Rokok yang dikonsumsi Bambang setiap hari saat ini dijual seharga Rp20.500 per bungkus isi 12 batang. Harga itu ia dapatkan saat membelinya di minimarket dekat rumahnya. Sementara harga yang tercantum di pita cukai rokok miliknya, adalah Rp19.650 atau lebih mahal hampir Rp1.000.
Tahun ini, Dji Sam Soe Super Premium yang merupakan Sigaret Kretek Tangan (SKT) dikenakan cukai Rp440 per batang.
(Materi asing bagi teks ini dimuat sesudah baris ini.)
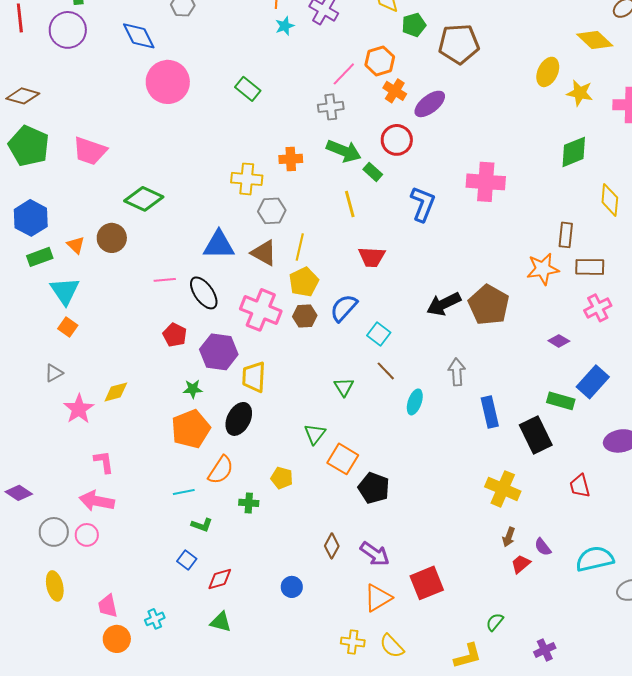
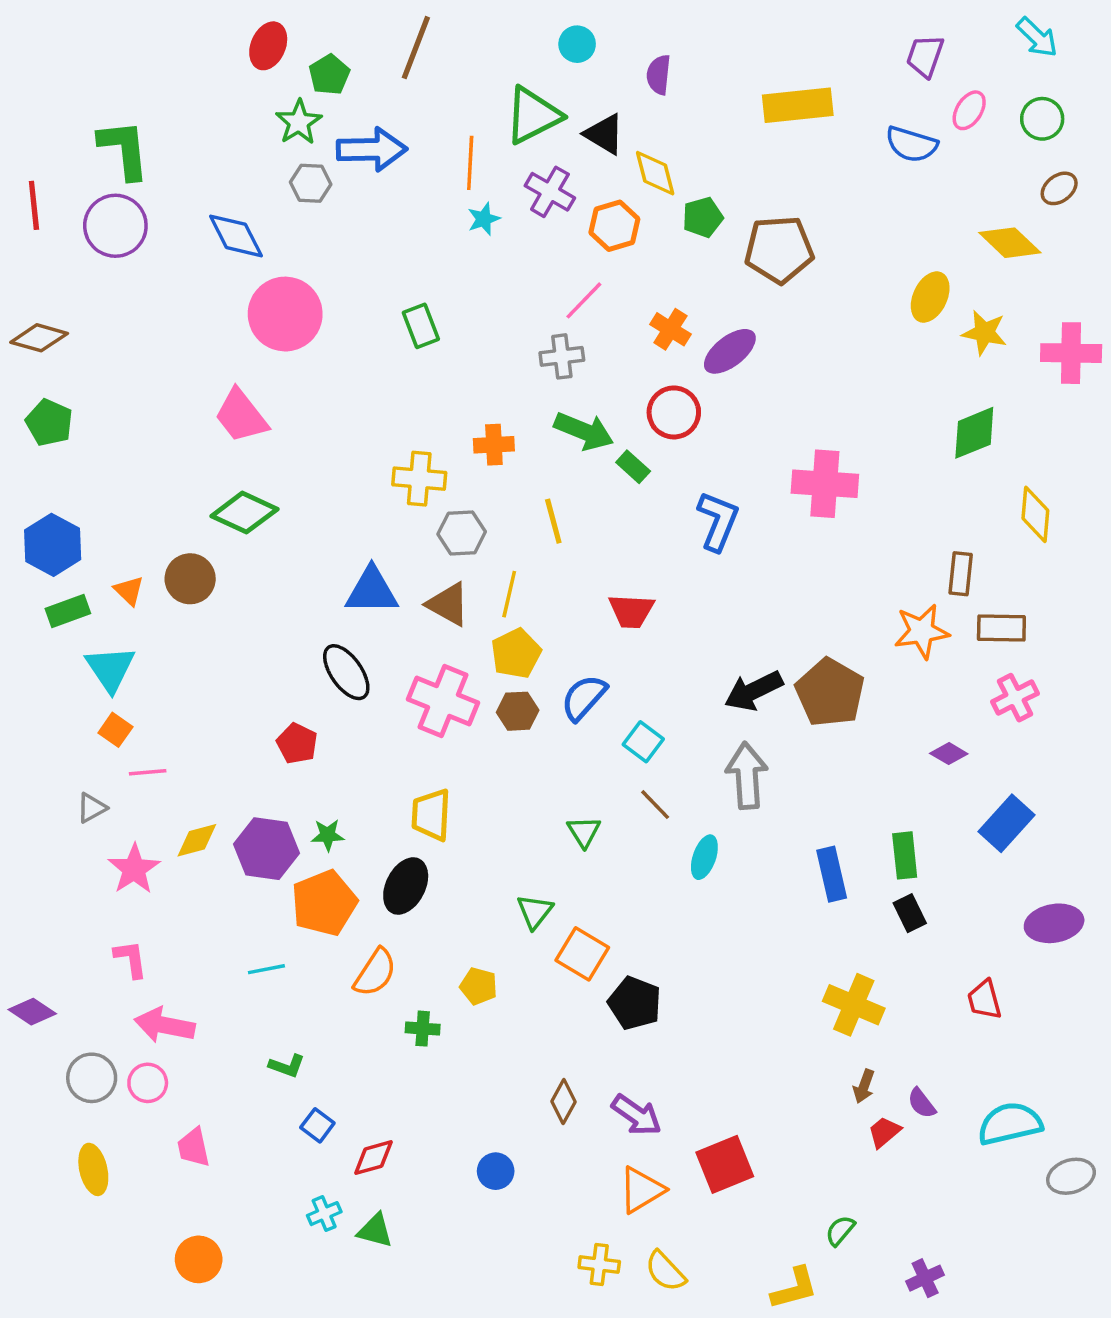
orange hexagon: (380, 61) -> (614, 226), moved
green rectangle: (248, 89) -> (421, 326), turned 30
green pentagon: (29, 146) -> (49, 423), size x0.7
pink trapezoid: (90, 151) -> (241, 416), moved, turned 33
yellow line: (350, 204) -> (553, 521), moved
pink line: (165, 280) -> (148, 772), moved
purple hexagon: (219, 352) -> (266, 849), moved
gray arrow: (457, 372) -> (747, 776), moved, size x1.4
green rectangle: (561, 401) -> (905, 855), moved, turned 68
black rectangle: (536, 435) -> (910, 913), size x0.6
pink L-shape: (104, 462) -> (131, 959), moved
cyan line: (184, 492) -> (266, 969), moved
green L-shape: (202, 525) -> (287, 1066), moved
pink trapezoid: (108, 606) -> (193, 1147), moved
cyan cross: (155, 619) -> (324, 1214), moved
Jika dikalikan 12, maka total bea cukai dalam komponen harga rokok itu adalah Rp5.280.
Sedangkan tahun depan, cukai untuk rokok yang sama akan naik 5 persen menjadi 461. Sehingga dalam sebungkus rokok isi 12, ada komponen cukai sebesar Rp5.532.
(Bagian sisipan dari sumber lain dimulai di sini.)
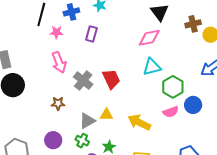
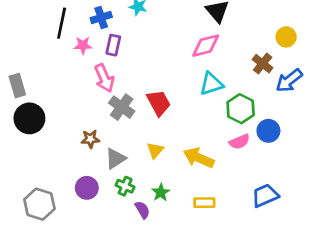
brown cross: (193, 24) -> (263, 64), moved, turned -35
purple rectangle: (91, 34) -> (113, 45), moved
pink arrow: (59, 62) -> (104, 78), moved
yellow triangle: (106, 115) -> (155, 150), turned -48
gray triangle: (87, 121) -> (116, 159), moved

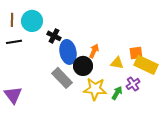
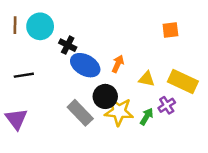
black line: (14, 42) -> (24, 75), moved
blue ellipse: (68, 52) -> (85, 65), turned -50
orange square: (136, 53) -> (170, 30), moved
black circle: (83, 66) -> (105, 96), moved
gray rectangle: (62, 78) -> (80, 113), moved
Baca Juga: Forbes Rilis Daftar Orang Terkaya di Indonesia, Bos Rokok Tekor, Bos Batu Bara Naik 5 Kali Lipat!
Jadi kemungkinan, di tahun 2023 rokok tersebut akan punya harga resmi sekitar Rp19.900 dan Bambang akan membeli rokok itu dengan harga Rp21.000 di minimarket langganannya. Belum lagi jika ternyata produsen menaikkan biaya komponen pembentuk harga rokok yang lain, karena inflasi. Tentunya harganya akan jadi lebih tinggi.
Jumlah kenaikan cukai untuk SKT memang hanya 5 persen, karena pemerintah mempertimbangkan keberlangsungan produsen yang mempunyai banyak tenaga kerja.
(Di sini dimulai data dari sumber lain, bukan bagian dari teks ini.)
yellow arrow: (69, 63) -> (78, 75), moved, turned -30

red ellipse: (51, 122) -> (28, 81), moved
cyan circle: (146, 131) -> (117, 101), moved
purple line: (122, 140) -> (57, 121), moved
Lain halnya dengan jenis rokok Sigaret Kretek Mesin (SKM) dan Sigaret Putih Mesin (SPM) yang cukai nya naik 10 persen. Rokok SKM diantaranya adalah Djarum Super, Gudang Garam International, dan Sampoerna A-Mild. Sedangkan SPM adalah Marlboro Merah dan Camel.
Yang jelas, pemerintah akan mendapat tambahan pemasukan negara dengan naiknya cukai rokok. Lantaran satu perusahaan saja bisa memproduksi miliaran batang rokok setiap tahunnya. Sedangkan cukai rokok dikenakan per batang rokok, bukan per bungkus.
Pada tahun 2021 saja, negara mengantongi Rp188,8 triliun dari cukai rokok. Perusahaan rokok besar seperti Djarum, Gudang Garam, dan HM Sampoerna sudah pasti jadi penyumbang cukai rokok terbesar.
Baca Juga: Sri Mulyani: Rokok Jadi Konsumsi Kedua Terbesar dari Rumah Tangga Miskin
Dalam laporan keuangan di Bursa Efek Indonesia, Gudang Garam melaporkan telah menyetor Rp70,1 triliun cukai rokok. Jumlah itu naik jadi Rp74,3 triliun di tahun 2022. Dan akan naik lagi pada 2023.
Selain itu, pemerintah beralasan kenaikan cukai rokok akan membuat harga rokok semakin tidak terjangkau bagi perokok anak, sehingga pada akhirnya jumlah perokok anak akan menurun.